On a fresh FreeBSD 10 install results in a "No Packages matching 'kde4' available in the repositories" error despite that being the official method from the handbook:
http://www.freebsd.org/doc/handbook/x11-wm.html

This has been "broken" for a while now. Is there any word when we'll see this fixed?

-todd


----------



## kpa (Apr 10, 2014)

I can guess that one or more of the dependencies of the x11/kde4 metaport failed to build and that in turn caused the build of the metaport fail as well and that means no package built for it. The official PKG (it's no longer "Next Gen" by the way) packages are only built once a week at the moment so you'll have to probably wait till next wednesday or thursday for the next chance for a working package.


----------



## Durden (Apr 10, 2014)

Wow. Not exactly the news I was looking for. Thanks @kpa. Can't help but express my disappointment in that. Due to proxy issues at my company pkg is my only install method because ports are blocked. I'm dead in the water without those packages.

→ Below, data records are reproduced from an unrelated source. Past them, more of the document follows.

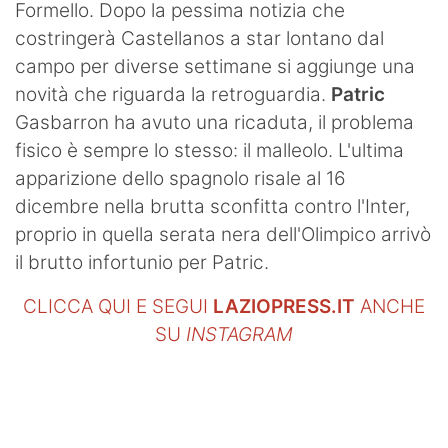
Formello. Dopo la pessima notizia che
costringerà Castellanos a star lontano dal
campo per diverse settimane si aggiunge una
novità che riguarda la retroguardia.
Patric
Gasbarron ha avuto una ricaduta, il problema
fisico è sempre lo stesso: il malleolo. L'ultima
apparizione dello spagnolo risale al 16
dicembre nella brutta sconfitta contro l'Inter,
proprio in quella serata nera dell'Olimpico arrivò
il brutto infortunio per Patric.
CLICCA QUI E SEGUI
LAZIOPRESS.IT
ANCHE
SU
INSTAGRAM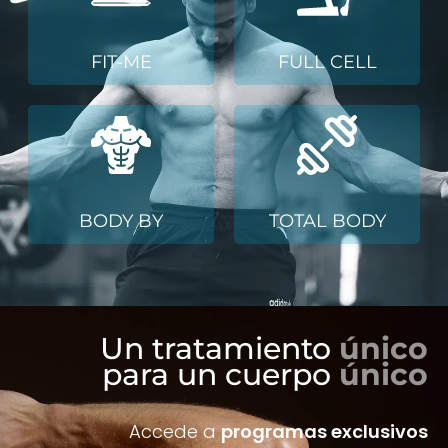
FIT-ME
FULL CELL
BODY BY
TOTAL BODY
Un tratamiento
único
para un cuerpo
único
Accede a
programas exclusivos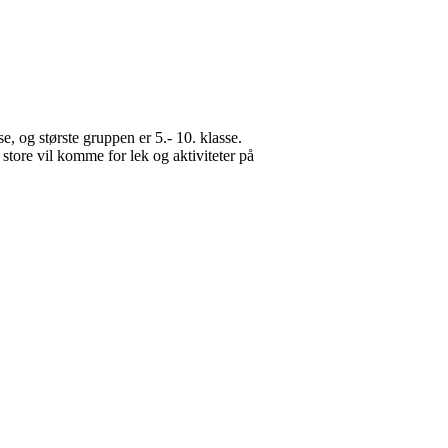
e, og største gruppen er 5.- 10. klasse.
g store vil komme for lek og aktiviteter på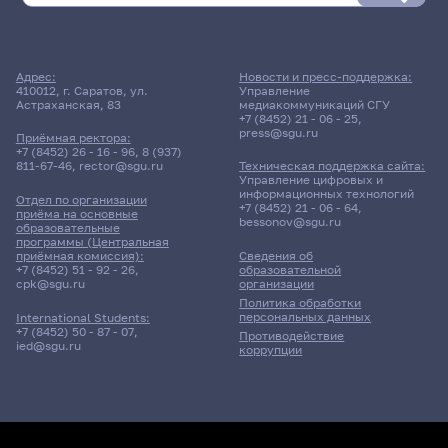
Адрес:
Новости и пресс-поддержка:
410012, г. Саратов, ул.
Управление
Астраханская, 83
медиакоммуникаций СГУ
+7 (8452) 21 - 06 - 25
,
press@sgu.ru
Приёмная ректора:
+7 (8452) 26 - 16 - 96
,
8 (937)
811-67-46
,
rector@sgu.ru
Техническая поддержка сайта:
Управление цифровых и
информационных технологий
Отдел по организации
+7 (8452) 21 - 06 - 64
,
приёма на основные
bessonov@sgu.ru
образовательные
программы (Центральная
приёмная комиссия):
Сведения об
+7 (8452) 51 - 92 - 26
,
образовательной
cpk@sgu.ru
организации
Политика обработки
персональных данных
International Students:
+7 (8452) 50 - 87 - 07
,
Противодействие
ied@sgu.ru
коррупции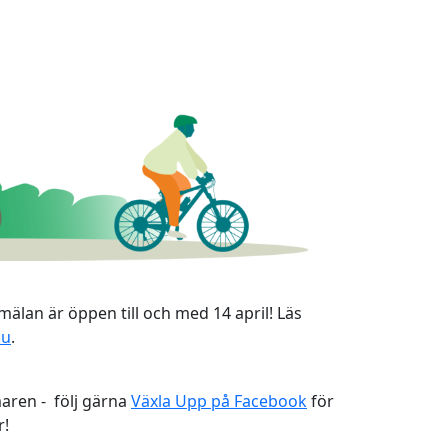
mälan är öppen till och med 14 april! Läs
nu
.
aren - följ gärna
Växla Upp på Facebook
för
r!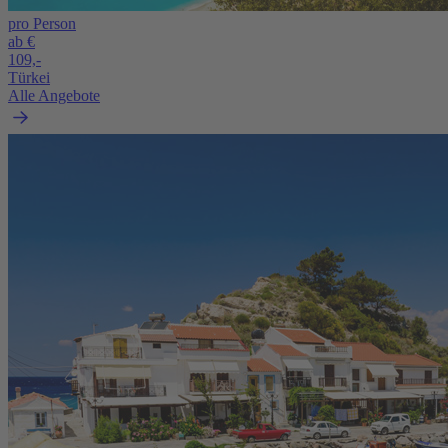
pro Person
ab €
109,-
Türkei
Alle Angebote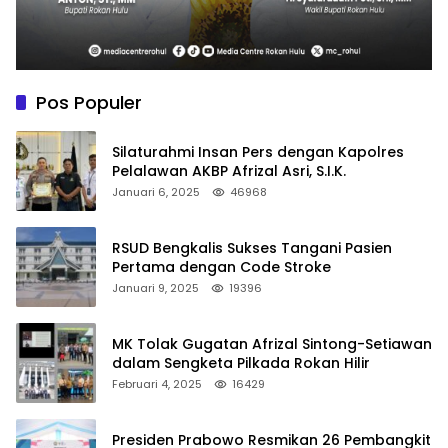
Pos Populer
Silaturahmi Insan Pers dengan Kapolres
Pelalawan AKBP Afrizal Asri, S.I.K.
Januari 6, 2025
46968
RSUD Bengkalis Sukses Tangani Pasien
Pertama dengan Code Stroke
Januari 9, 2025
19396
MK Tolak Gugatan Afrizal Sintong-Setiawan
dalam Sengketa Pilkada Rokan Hilir
Februari 4, 2025
16429
Presiden Prabowo Resmikan 26 Pembangkit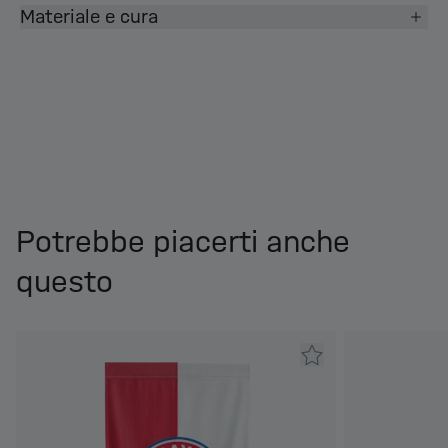
Materiale e cura
Potrebbe piacerti anche
questo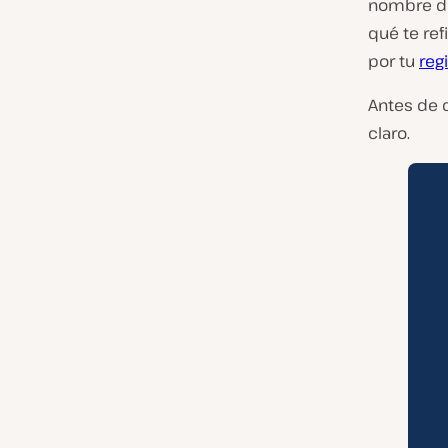
nombre de
qué te ref
por tu
reg
Antes de 
claro.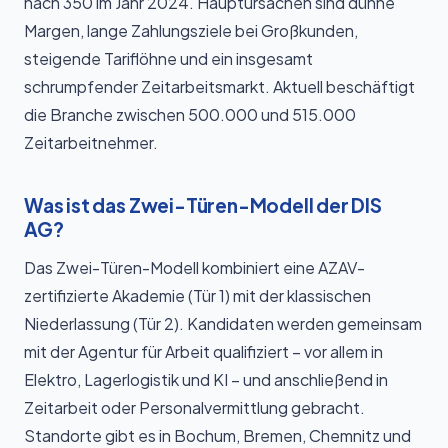
nach 350 im Jahr 2024. Hauptursachen sind dünne
Margen, lange Zahlungsziele bei Großkunden,
steigende Tariflöhne und ein insgesamt
schrumpfender Zeitarbeitsmarkt. Aktuell beschäftigt
die Branche zwischen 500.000 und 515.000
Zeitarbeitnehmer.
Was ist das Zwei-Türen-Modell der DIS
AG?
Das Zwei-Türen-Modell kombiniert eine AZAV-
zertifizierte Akademie (Tür 1) mit der klassischen
Niederlassung (Tür 2). Kandidaten werden gemeinsam
mit der Agentur für Arbeit qualifiziert – vor allem in
Elektro, Lagerlogistik und KI – und anschließend in
Zeitarbeit oder Personalvermittlung gebracht.
Standorte gibt es in Bochum, Bremen, Chemnitz und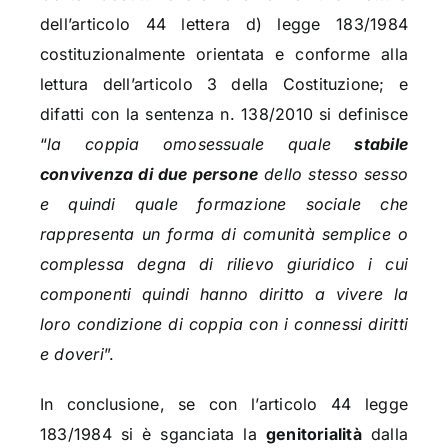
dell’articolo 44 lettera d) legge 183/1984
costituzionalmente orientata e conforme alla
lettura dell’articolo 3 della Costituzione; e
difatti con la sentenza n. 138/2010 si definisce
“
la coppia omosessuale quale
stabile
convivenza di due persone
dello stesso sesso
e quindi quale formazione sociale che
rappresenta un forma di comunità semplice o
complessa degna di rilievo giuridico i cui
componenti quindi hanno diritto a vivere la
loro condizione di coppia con i connessi diritti
e doveri
”.
In conclusione, se con l’articolo 44 legge
183/1984 si è sganciata la
genitorialità
dalla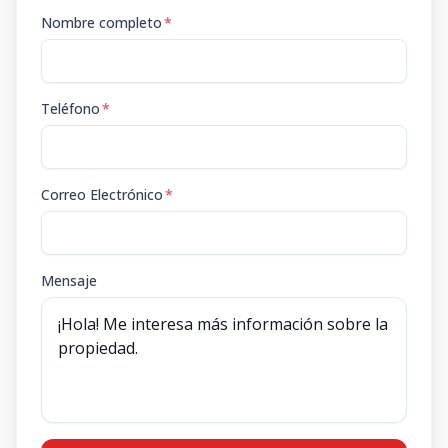
Nombre completo
*
Teléfono
*
Correo Electrónico
*
Mensaje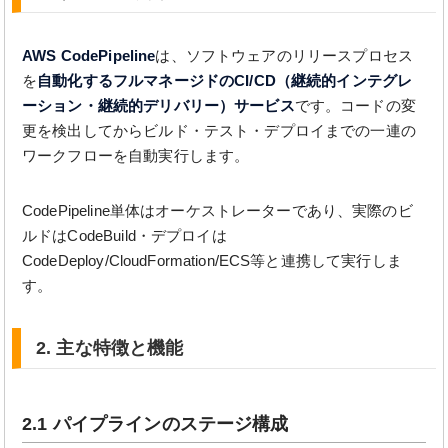
AWS CodePipeline
は、ソフトウェアのリリースプロセス
を
自動化するフルマネージドのCI/CD（継続的インテグレ
ーション・継続的デリバリー）サービス
です。コードの変
更を検出してからビルド・テスト・デプロイまでの一連の
ワークフローを自動実行します。
CodePipeline単体はオーケストレーターであり、実際のビ
ルドはCodeBuild・デプロイは
CodeDeploy/CloudFormation/ECS等と連携して実行しま
す。
2. 主な特徴と機能
2.1 パイプラインのステージ構成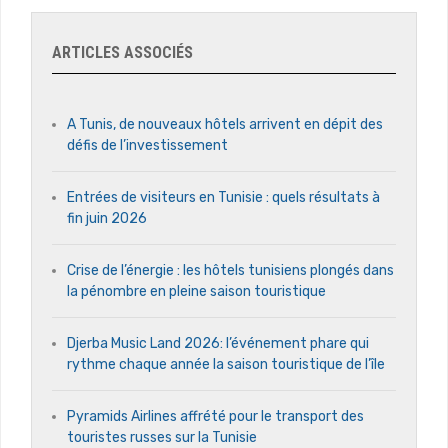
ARTICLES ASSOCIÉS
A Tunis, de nouveaux hôtels arrivent en dépit des
défis de l’investissement
Entrées de visiteurs en Tunisie : quels résultats à
fin juin 2026
Crise de l’énergie : les hôtels tunisiens plongés dans
la pénombre en pleine saison touristique
Djerba Music Land 2026: l’événement phare qui
rythme chaque année la saison touristique de l’île
Pyramids Airlines affrété pour le transport des
touristes russes sur la Tunisie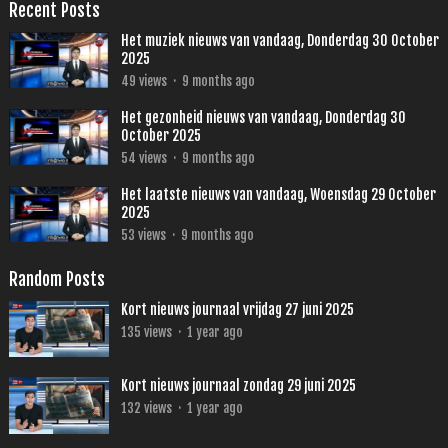
Recent Posts
Het muziek nieuws van vandaag, Donderdag 30 October
2025
49
views
·
9 months ago
Het gezonheid nieuws van vandaag, Donderdag 30
October 2025
54
views
·
9 months ago
Het laatste nieuws van vandaag, Woensdag 29 October
2025
53
views
·
9 months ago
Random Posts
Kort nieuws journaal vrijdag 27 juni 2025
135
views
·
1 year ago
Kort nieuws journaal zondag 29 juni 2025
132
views
·
1 year ago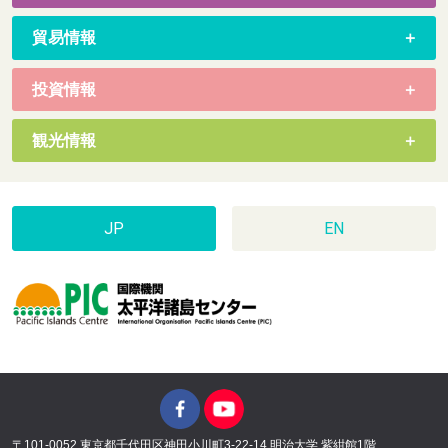
貿易情報
投資情報
観光情報
JP
EN
〒101-0052 東京都千代田区神田小川町3-22-14 明治大学 紫紺館1階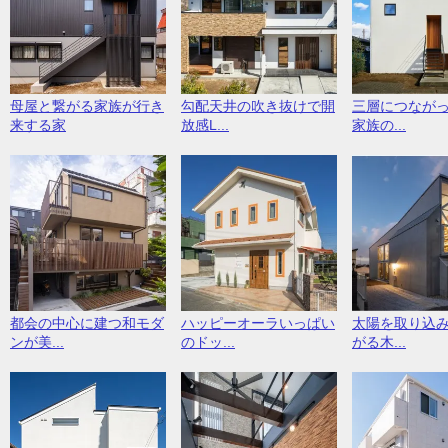
母屋と繋がる家族が行き
勾配天井の吹き抜けで開
三層につなが
来する家
放感L...
家族の...
都会の中心に建つ和モダ
ハッピーオーラいっぱい
太陽を取り込
ンが美...
のドッ...
がる木...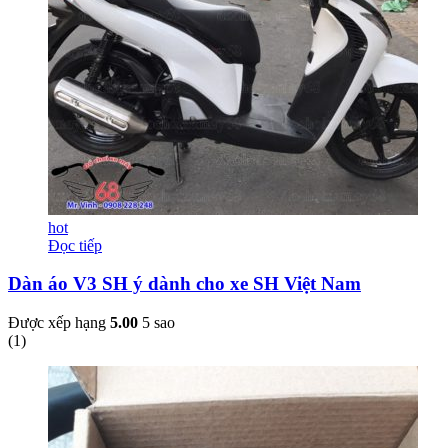
hot
Đọc tiếp
Dàn áo V3 SH ý dành cho xe SH Việt Nam
Được xếp hạng
5.00
5 sao
(
1
)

I even ran `make run-depends-list` in the port to try and install the packages without the meta port and none of the packages are available. Uhg.


----------



## kpa (Apr 10, 2014)

It is very dissappointing but as far as I know it's a matter of resources that are available for building the PKG packages. The older releases that default to the old package format are still supported and binary packages for them have to be available until at least Sept. 1 2014:

http://blogs.freebsdish.org/portmgr/2014/02/03/time-to-bid-farewell-to-the-old-pkg_-tools/

On top of that the ports tree is really a bleeding edge one. Any changes to it go live immediately and if there's an unforeseen problem the result is that some ports will fail to build. The ports are of course tested before commiting but that is often not enough to guarantee that a change in port doesn't break something else because of the large number of ports in tree and the complexity of the system.


----------



## pkubaj (Apr 10, 2014)

Packages for KDE aren't available due to KDE needing new Xorg, while the default is old. You can build from ports, change the PKG repo to release/0 or wait for PKG repo with new Xorg packages and KDE.


----------